Flowers for Algernon

Year: 2000
Production Co: Alliance Atlantis Communications
Studio: CBS
Director: Jeff Bleckner
Writer: John Pielmeier
Cast: Matthew Modine, Kelli Williams, Ron Rifkin

I assume I had this movie on my list because the idea of an operation on the brain that turns the mentally handicapped into not just mentally abled people but geniuses was called 'sci-fi' in the description, but that's all the sci-fi you'll find in this extremely made for TV flick.

It also felt like Matthew Modine's last gasp as a lead after he headlined movies like Memphis Belle and Full Metal Jacket back in the day, long before his career was resurrected by being a sometime second billing in Chris Nolan films and the human villain of the Stranger Things universe.

So despite him working almost constantly throughout his 40-plus year career, he'd lost a lot of his mojo by the late 90s and this TV movie was probably all he could get.

And if you didn't know it was a TV movie before you turned it on, you'd realise inside two minutes. It's not just the content and tone, it's the technical aesthetic, all of it looking exactly like one of those disease/social-issues-of the-week films that were rife back in the heyday of network TV.

Modine plays Charlie, a mentally handicapped man functional enough to live by himself and hold down a job as the dog's body at an industrial bakery, but with the outlook of an irrepressible and enthusiastic child who's friends with everybody, from his therapist to the pretty teacher Alice (Kelli Williams) who teaches he and a group of other disabled adults.

When an eminent scientist (Ron Rifkin) comes calling with an experimental surgery that promises to bring Charlie to a full mentally competent adulthood, he's all for it, hopeful it might fulfil his childish dream of being a genius. The inspiration for the tests is a positive response in lab mouse Algernon, another of Charlie's many friends.
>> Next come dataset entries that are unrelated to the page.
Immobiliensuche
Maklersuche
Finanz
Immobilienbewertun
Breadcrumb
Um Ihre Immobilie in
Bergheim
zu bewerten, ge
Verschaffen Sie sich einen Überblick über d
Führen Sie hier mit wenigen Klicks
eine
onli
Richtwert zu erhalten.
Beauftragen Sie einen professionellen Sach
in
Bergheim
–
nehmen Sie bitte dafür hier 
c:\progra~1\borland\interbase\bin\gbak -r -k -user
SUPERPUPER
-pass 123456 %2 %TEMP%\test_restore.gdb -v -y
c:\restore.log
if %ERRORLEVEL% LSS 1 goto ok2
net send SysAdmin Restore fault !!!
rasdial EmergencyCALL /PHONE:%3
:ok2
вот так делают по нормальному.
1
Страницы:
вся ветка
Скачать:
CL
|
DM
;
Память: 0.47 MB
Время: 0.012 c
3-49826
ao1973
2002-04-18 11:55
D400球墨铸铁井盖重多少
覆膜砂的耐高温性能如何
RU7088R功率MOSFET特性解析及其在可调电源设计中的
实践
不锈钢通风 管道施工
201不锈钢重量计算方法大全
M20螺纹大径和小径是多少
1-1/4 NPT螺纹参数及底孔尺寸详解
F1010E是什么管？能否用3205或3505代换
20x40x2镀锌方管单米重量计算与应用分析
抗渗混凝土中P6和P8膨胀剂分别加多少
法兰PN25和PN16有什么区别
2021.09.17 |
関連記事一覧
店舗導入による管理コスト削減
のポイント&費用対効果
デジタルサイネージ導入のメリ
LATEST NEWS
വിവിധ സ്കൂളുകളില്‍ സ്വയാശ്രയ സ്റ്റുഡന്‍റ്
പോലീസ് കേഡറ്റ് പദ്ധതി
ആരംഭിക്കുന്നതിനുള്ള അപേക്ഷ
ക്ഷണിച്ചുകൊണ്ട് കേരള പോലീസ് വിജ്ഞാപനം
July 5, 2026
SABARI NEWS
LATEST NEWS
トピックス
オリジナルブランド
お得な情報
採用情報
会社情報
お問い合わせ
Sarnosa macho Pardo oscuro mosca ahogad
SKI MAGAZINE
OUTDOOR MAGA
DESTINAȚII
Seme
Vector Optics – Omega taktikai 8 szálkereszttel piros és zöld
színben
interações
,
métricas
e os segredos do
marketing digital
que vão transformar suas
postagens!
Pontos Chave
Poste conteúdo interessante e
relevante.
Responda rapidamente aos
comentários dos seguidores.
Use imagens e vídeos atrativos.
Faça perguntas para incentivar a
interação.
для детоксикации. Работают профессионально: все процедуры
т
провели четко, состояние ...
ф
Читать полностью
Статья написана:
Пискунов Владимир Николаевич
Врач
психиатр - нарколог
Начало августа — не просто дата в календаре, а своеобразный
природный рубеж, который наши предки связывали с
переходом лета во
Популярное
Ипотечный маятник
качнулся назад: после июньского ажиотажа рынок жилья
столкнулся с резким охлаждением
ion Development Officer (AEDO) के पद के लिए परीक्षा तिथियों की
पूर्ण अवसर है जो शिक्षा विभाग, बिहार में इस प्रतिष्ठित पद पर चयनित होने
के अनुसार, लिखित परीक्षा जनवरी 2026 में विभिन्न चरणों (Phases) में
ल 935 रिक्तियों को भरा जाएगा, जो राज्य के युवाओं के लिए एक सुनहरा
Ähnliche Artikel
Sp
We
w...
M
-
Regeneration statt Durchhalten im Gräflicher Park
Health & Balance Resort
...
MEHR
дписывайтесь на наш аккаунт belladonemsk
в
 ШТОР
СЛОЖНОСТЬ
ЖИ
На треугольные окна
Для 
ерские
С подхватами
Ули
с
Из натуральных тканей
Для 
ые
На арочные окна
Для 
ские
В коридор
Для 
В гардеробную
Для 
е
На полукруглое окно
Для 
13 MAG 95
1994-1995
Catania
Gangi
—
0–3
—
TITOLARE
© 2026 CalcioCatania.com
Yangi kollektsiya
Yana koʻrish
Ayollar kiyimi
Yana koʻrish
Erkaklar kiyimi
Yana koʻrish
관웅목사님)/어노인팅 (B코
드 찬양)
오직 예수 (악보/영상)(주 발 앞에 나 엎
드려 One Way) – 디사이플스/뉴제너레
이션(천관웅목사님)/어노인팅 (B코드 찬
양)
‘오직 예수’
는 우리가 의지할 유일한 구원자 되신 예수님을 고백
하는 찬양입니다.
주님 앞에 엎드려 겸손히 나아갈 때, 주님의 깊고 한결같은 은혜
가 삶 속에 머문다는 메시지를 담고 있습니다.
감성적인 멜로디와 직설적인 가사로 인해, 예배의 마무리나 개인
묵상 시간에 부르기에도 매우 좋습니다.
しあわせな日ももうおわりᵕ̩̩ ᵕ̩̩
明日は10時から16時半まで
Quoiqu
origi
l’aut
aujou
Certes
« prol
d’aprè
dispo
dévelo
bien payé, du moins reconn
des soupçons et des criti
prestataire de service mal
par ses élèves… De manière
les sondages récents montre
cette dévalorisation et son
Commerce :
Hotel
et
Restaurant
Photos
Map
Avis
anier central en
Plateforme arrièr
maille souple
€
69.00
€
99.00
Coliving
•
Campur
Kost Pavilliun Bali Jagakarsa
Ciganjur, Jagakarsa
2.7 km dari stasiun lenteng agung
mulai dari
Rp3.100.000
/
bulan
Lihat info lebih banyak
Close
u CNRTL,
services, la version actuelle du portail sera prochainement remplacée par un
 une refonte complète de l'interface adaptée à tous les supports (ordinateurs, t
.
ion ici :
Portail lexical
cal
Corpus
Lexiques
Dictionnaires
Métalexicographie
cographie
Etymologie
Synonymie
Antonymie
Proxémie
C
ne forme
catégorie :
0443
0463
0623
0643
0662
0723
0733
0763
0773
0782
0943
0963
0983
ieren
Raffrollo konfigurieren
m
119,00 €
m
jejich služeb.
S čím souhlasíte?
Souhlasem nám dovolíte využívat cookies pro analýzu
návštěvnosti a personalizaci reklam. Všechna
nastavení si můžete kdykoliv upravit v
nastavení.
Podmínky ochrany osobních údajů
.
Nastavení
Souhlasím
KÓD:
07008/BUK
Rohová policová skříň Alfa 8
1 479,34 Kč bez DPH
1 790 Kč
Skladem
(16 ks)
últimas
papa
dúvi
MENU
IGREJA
The surgery isn't an immediate success but Charlie's intelligence soon grows beyond what everyone expected, but the change in him is deeper as he realises that most of the reason people liked him before was because he was a bumbling fool who made everyone laugh, something he now resents.

To make matter worse, he finds research on the doctor's experiments from Russia where the subjects who got smarter gradually went back to their original state and lost it all.

After consummating a far more adult relationship with Alice, Charlie realises with heartbreak he'll probably lose all his abilities, setting about finding the solution himself before it's too late.

I won't reveal whether he does or not, but there is a quite affecting denouement to it all, especially with what becomes of the titular mouse Charlie loves so much.

But despite one scene that can't help but tug your heartstrings a bit, it can't escape the constraints of the medium it was made for, all shot on cheap video stock and with some very ropey acting and dialogue thrown right to the back stalls.